WORK TASK:
Nothing but the text belongs in the answer: the listing below, copied exactly, without pictures.

%%

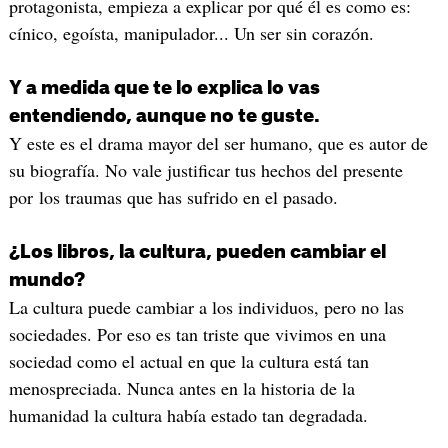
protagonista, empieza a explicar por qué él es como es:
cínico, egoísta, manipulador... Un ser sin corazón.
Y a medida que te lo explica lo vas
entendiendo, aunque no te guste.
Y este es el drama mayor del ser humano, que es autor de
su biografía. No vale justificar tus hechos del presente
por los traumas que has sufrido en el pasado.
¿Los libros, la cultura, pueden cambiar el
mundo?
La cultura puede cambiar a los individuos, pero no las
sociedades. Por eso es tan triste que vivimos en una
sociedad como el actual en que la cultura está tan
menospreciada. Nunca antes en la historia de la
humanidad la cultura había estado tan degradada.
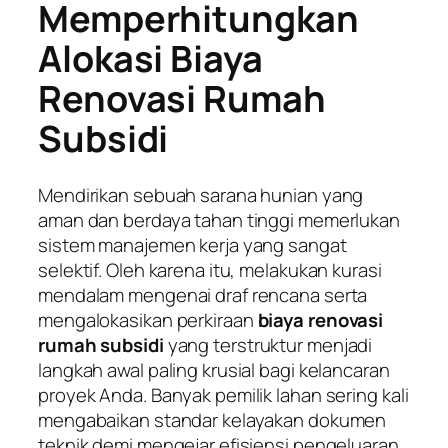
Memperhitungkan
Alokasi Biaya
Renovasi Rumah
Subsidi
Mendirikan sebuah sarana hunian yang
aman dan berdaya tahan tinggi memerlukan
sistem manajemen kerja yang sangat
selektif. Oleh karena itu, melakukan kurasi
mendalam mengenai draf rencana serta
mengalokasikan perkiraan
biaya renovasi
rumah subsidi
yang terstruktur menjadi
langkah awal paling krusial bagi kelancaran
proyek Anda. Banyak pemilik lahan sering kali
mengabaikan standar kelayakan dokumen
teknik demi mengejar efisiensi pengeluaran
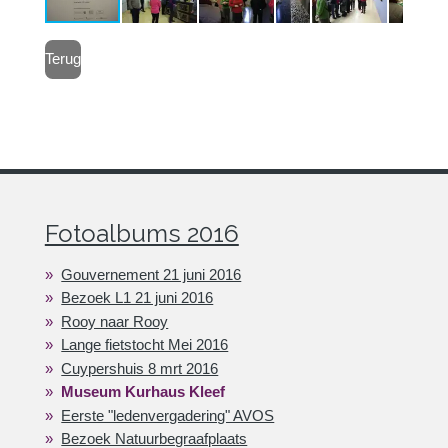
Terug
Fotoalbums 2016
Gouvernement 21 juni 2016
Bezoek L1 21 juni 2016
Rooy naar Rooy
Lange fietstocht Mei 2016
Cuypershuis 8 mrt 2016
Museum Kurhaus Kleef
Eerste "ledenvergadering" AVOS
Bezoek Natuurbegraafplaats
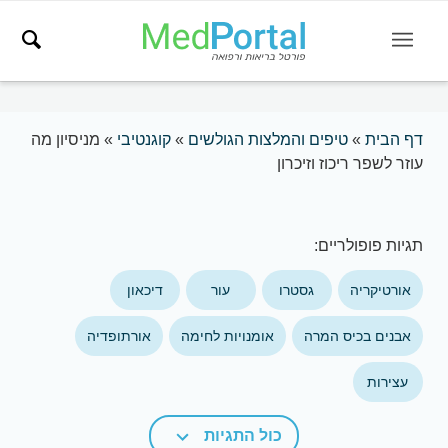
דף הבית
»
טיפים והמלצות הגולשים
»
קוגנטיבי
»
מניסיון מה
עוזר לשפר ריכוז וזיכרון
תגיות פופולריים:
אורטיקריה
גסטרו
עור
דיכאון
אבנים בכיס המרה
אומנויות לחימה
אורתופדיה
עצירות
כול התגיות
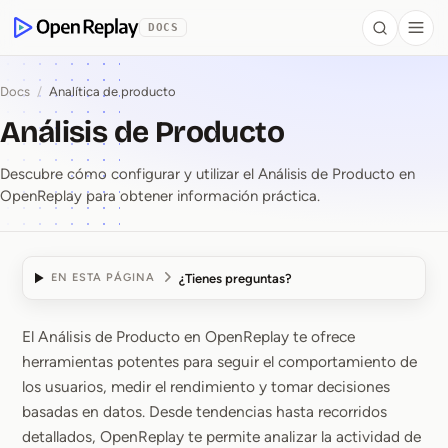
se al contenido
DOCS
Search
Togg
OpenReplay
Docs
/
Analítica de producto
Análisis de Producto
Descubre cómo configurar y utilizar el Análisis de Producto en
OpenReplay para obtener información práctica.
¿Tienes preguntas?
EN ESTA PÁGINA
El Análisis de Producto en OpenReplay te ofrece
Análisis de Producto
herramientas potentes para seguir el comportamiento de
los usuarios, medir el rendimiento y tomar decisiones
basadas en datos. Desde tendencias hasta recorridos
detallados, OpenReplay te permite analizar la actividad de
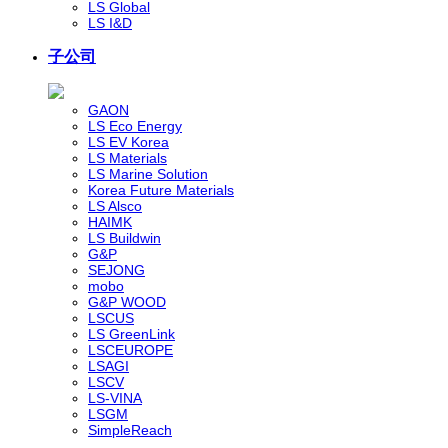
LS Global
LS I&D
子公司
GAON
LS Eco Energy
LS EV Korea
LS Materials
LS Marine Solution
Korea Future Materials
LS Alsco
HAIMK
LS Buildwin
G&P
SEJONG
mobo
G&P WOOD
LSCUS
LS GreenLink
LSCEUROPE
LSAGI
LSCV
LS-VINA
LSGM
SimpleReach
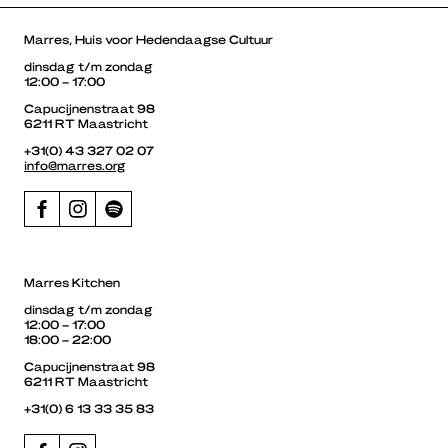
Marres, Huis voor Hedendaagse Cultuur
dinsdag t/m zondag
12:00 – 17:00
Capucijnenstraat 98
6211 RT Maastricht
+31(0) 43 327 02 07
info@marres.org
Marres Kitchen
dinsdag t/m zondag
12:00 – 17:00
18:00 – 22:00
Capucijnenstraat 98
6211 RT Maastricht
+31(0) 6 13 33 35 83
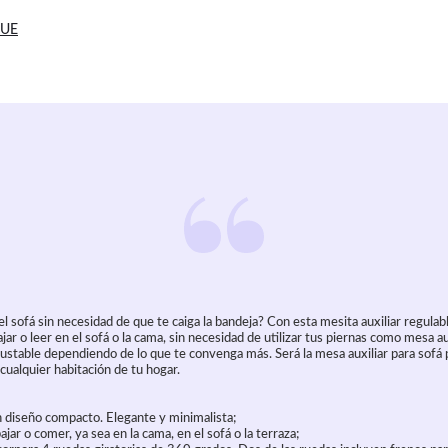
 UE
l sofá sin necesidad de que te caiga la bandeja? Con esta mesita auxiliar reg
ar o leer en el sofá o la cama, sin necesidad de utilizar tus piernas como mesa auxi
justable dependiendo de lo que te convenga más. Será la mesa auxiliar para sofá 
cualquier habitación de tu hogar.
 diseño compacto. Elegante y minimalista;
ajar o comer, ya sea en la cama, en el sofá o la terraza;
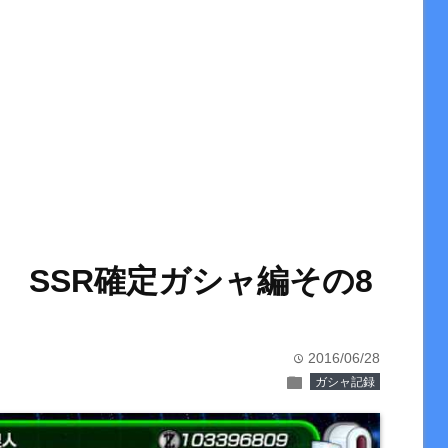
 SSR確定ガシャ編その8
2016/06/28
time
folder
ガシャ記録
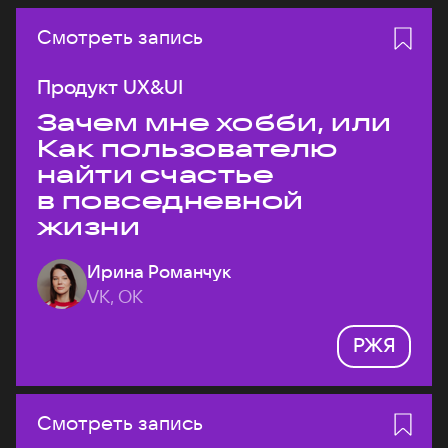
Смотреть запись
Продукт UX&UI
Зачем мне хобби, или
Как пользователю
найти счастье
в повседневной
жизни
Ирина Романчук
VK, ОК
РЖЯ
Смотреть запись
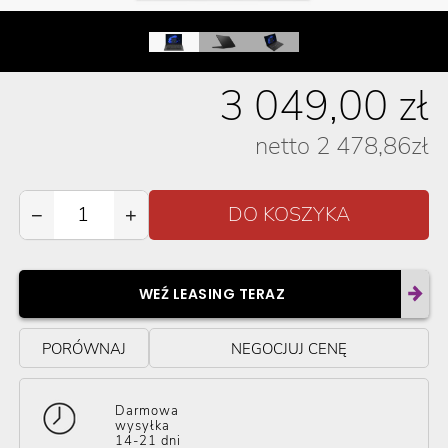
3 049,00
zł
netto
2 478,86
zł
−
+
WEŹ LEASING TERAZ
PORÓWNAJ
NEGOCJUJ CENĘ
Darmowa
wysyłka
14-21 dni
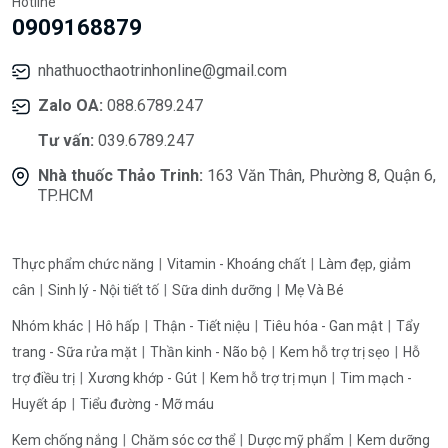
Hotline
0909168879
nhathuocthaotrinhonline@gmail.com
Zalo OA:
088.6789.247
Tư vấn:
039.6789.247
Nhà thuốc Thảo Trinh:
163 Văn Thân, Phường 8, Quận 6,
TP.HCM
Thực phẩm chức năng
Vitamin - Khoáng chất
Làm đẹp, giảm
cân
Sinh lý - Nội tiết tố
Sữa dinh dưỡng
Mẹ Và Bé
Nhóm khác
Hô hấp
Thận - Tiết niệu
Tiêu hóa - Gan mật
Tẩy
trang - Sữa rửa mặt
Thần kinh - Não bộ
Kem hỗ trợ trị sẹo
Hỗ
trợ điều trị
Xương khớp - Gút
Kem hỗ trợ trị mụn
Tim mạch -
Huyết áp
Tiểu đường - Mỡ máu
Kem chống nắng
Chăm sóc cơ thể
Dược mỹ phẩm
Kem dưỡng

%%

TASK OUTPUT:
protagonista, empieza a explicar por qué él es como es:
cínico, egoísta, manipulador... Un ser sin corazón.
Y a medida que te lo explica lo vas
entendiendo, aunque no te guste.
Y este es el drama mayor del ser humano, que es autor de
su biografía. No vale justificar tus hechos del presente
por los traumas que has sufrido en el pasado.
¿Los libros, la cultura, pueden cambiar el
mundo?
La cultura puede cambiar a los individuos, pero no las
sociedades. Por eso es tan triste que vivimos en una
sociedad como el actual en que la cultura está tan
menospreciada. Nunca antes en la historia de la
humanidad la cultura había estado tan degradada.
Memperhitungkan
Alokasi Biaya
Renovasi Rumah
Subsidi
Mendirikan sebuah sarana hunian yang
aman dan berdaya tahan tinggi memerlukan
sistem manajemen kerja yang sangat
selektif. Oleh karena itu, melakukan kurasi
mendalam mengenai draf rencana serta
mengalokasikan perkiraan
biaya renovasi
rumah subsidi
yang terstruktur menjadi
langkah awal paling krusial bagi kelancaran
proyek Anda. Banyak pemilik lahan sering kali
mengabaikan standar kelayakan dokumen
teknik demi mengejar efisiensi pengeluaran
Terug
Fotoalbums 2016
Gouvernement 21 juni 2016
Bezoek L1 21 juni 2016
Rooy naar Rooy
Lange fietstocht Mei 2016
Cuypershuis 8 mrt 2016
Museum Kurhaus Kleef
Eerste "ledenvergadering" AVOS
Bezoek Natuurbegraafplaats
דף הבית
»
טיפים והמלצות הגולשים
»
קוגנטיבי
»
מניסיון מה
עוזר לשפר ריכוז וזיכרון
תגיות פופולריים:
אורטיקריה
גסטרו
עור
דיכאון
אבנים בכיס המרה
אומנויות לחימה
אורתופדיה
עצירות
כול התגיות
se al contenido
DOCS
Search
Togg
OpenReplay
Docs
/
Analítica de producto
Análisis de Producto
Descubre cómo configurar y utilizar el Análisis de Producto en
OpenReplay para obtener información práctica.
¿Tienes preguntas?
EN ESTA PÁGINA
El Análisis de Producto en OpenReplay te ofrece
Análisis de Producto
herramientas potentes para seguir el comportamiento de
los usuarios, medir el rendimiento y tomar decisiones
basadas en datos. Desde tendencias hasta recorridos
detallados, OpenReplay te permite analizar la actividad de
LS Global
LS I&D
子公司
GAON
LS Eco Energy
LS EV Korea
LS Materials
LS Marine Solution
Korea Future Materials
LS Alsco
HAIMK
LS Buildwin
G&P
SEJONG
mobo
G&P WOOD
LSCUS
LS GreenLink
LSCEUROPE
LSAGI
LSCV
LS-VINA
LSGM
SimpleReach
Marres, Huis voor Hedendaagse Cultuur
dinsdag t/m zondag
12:00 – 17:00
Capucijnenstraat 98
6211 RT Maastricht
+31(0) 43 327 02 07
info@marres.org
Marres Kitchen
dinsdag t/m zondag
12:00 – 17:00
18:00 – 22:00
Capucijnenstraat 98
6211 RT Maastricht
+31(0) 6 13 33 35 83
 UE
l sofá sin necesidad de que te caiga la bandeja? Con esta mesita auxiliar reg
ar o leer en el sofá o la cama, sin necesidad de utilizar tus piernas como mesa auxi
justable dependiendo de lo que te convenga más. Será la mesa auxiliar para sofá 
cualquier habitación de tu hogar.
 diseño compacto. Elegante y minimalista;
ajar o comer, ya sea en la cama, en el sofá o la terraza;
 SSR確定ガシャ編その8
2016/06/28
time
folder
ガシャ記録
Смотреть запись
Продукт UX&UI
Зачем мне хобби, или
Как пользователю
найти счастье
в повседневной
жизни
Ирина Романчук
VK, ОК
РЖЯ
Смотреть запись
3 049,00
zł
netto
2 478,86
zł
−
+
WEŹ LEASING TERAZ
PORÓWNAJ
NEGOCJUJ CENĘ
Darmowa
wysyłka
14-21 dni
Hotline
0909168879
nhathuocthaotrinhonline@gmail.com
Zalo OA:
088.6789.247
Tư vấn:
039.6789.247
Nhà thuốc Thảo Trinh:
163 Văn Thân, Phường 8, Quận 6,
TP.HCM
Thực phẩm chức năng
Vitamin - Khoáng chất
Làm đẹp, giảm
cân
Sinh lý - Nội tiết tố
Sữa dinh dưỡng
Mẹ Và Bé
Nhóm khác
Hô hấp
Thận - Tiết niệu
Tiêu hóa - Gan mật
Tẩy
trang - Sữa rửa mặt
Thần kinh - Não bộ
Kem hỗ trợ trị sẹo
Hỗ
trợ điều trị
Xương khớp - Gút
Kem hỗ trợ trị mụn
Tim mạch -
Huyết áp
Tiểu đường - Mỡ máu
Kem chống nắng
Chăm sóc cơ thể
Dược mỹ phẩm
Kem dưỡng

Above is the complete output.